Your assignment:
In the listing below, find the line containing "Algemene voorwaarden" and the line containing "Cristaux photoniques temporels", then copy exactly everything from the first through the second, except the pictures.

Data listing section start

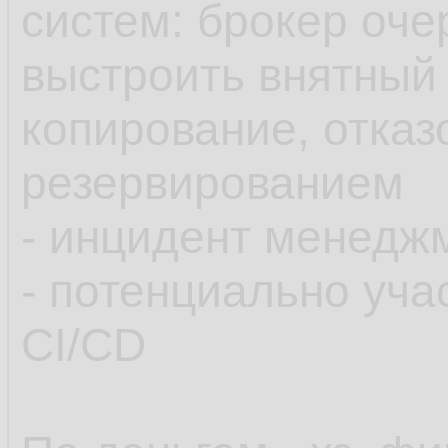
систем: брокер очер
выстроить внятный 
копирование, отказ
резервированием
- инцидент менедж
- потенциально уча
CI/CD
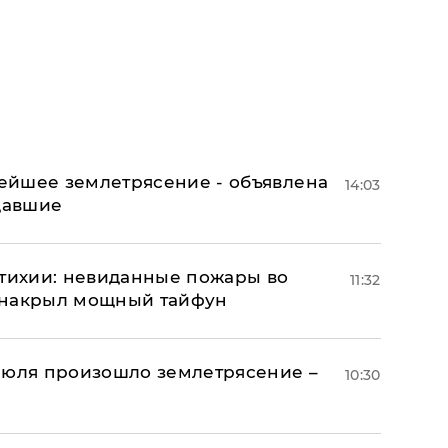
ейшее землетрясение - объявлена
14:03
адавшие
стихии: невиданные пожары во
11:32
 накрыл мощный тайфун
июля произошло землетрясение –
10:30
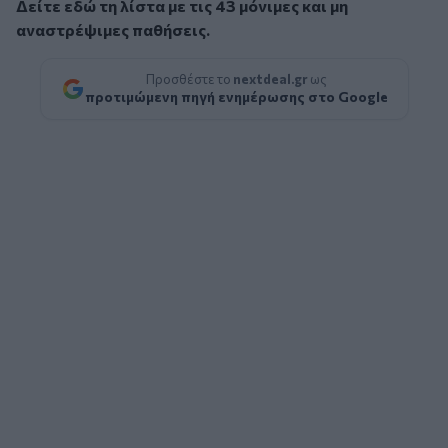
Δείτε εδώ τη λίστα με τις 43 μόνιμες και μη
αναστρέψιμες παθήσεις.
Προσθέστε το
nextdeal.gr
ως
προτιμώμενη πηγή ενημέρωσης στο Google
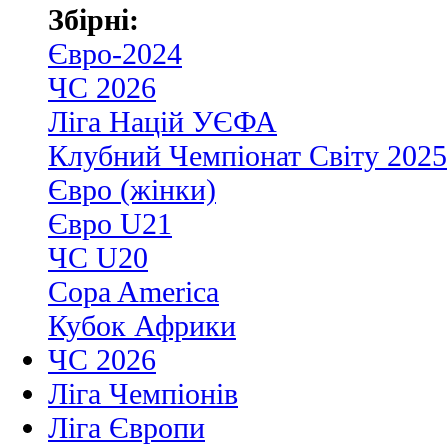
Збірні:
Євро-2024
ЧС 2026
Ліга Націй УЄФА
Клубний Чемпіонат Світу 2025
Євро (жінки)
Євро U21
ЧС U20
Copa America
Кубок Африки
ЧС 2026
Ліга Чемпіонів
Ліга Європи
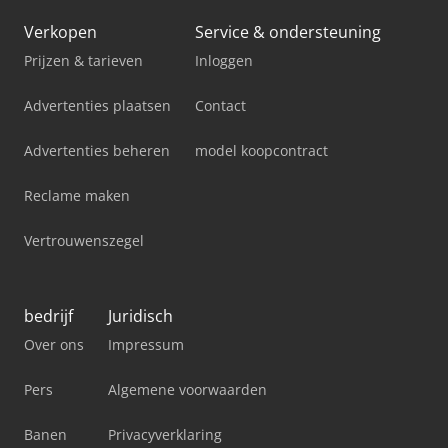
Verkopen
Service & ondersteuning
Prijzen & tarieven
Inloggen
Advertenties plaatsen
Contact
Advertenties beheren
model koopcontract
Reclame maken
Vertrouwenszegel
bedrijf
Juridisch
Over ons
Impressum
Pers
Algemene voorwaarden
Banen
Privacyverklaring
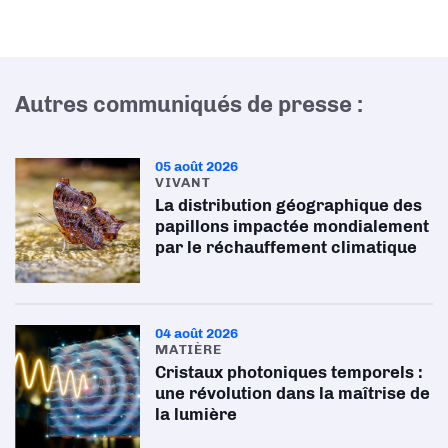
Autres communiqués de presse :
05 août 2026
VIVANT
La distribution géographique des
papillons impactée mondialement
par le réchauffement climatique
04 août 2026
MATIÈRE
Cristaux photoniques temporels :
une révolution dans la maîtrise de
la lumière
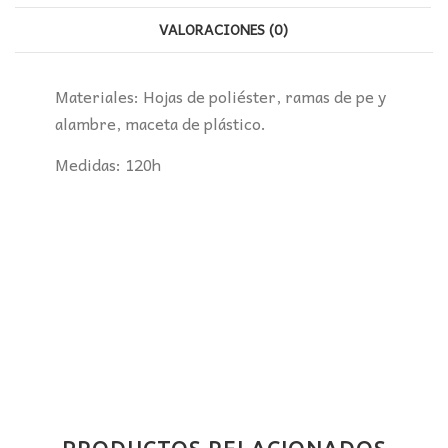
VALORACIONES (0)
Materiales: Hojas de poliéster, ramas de pe y
alambre, maceta de plástico.
Medidas: 120h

Data listing section end

Answer to the exercise:
Algemene voorwaarden
Banen
Privacyverklaring
Autres communiqués de presse :
05 août 2026
VIVANT
La distribution géographique des
papillons impactée mondialement
par le réchauffement climatique
04 août 2026
MATIÈRE
Cristaux photoniques temporels :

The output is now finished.